== Segment start ==

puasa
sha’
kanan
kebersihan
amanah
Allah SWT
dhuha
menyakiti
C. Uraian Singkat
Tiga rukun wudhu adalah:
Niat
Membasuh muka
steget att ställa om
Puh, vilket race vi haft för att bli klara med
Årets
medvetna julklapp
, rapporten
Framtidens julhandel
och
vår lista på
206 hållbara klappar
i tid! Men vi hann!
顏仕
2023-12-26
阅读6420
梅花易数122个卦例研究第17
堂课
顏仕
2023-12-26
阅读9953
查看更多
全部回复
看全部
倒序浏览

== Segment end ==
== Segment start ==

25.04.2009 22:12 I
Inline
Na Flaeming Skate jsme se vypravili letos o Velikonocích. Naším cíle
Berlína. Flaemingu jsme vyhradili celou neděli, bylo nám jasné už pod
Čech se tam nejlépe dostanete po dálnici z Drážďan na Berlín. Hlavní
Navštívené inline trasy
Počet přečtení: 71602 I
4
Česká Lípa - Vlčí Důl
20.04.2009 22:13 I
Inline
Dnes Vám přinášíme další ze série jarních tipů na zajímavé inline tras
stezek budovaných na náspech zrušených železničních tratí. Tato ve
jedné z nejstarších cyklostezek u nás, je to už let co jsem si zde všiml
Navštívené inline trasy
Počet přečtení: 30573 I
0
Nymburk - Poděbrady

== Segment end ==

What you have to do:
Whatever else the listing above holds, retype exactly only the lines from the one containing "20.04.2009 22:13 I" to the one containing "Nymburk - Poděbrady", both ends kept.

Solution for this problem:
20.04.2009 22:13 I
Inline
Dnes Vám přinášíme další ze série jarních tipů na zajímavé inline tras
stezek budovaných na náspech zrušených železničních tratí. Tato ve
jedné z nejstarších cyklostezek u nás, je to už let co jsem si zde všiml
Navštívené inline trasy
Počet přečtení: 30573 I
0
Nymburk - Poděbrady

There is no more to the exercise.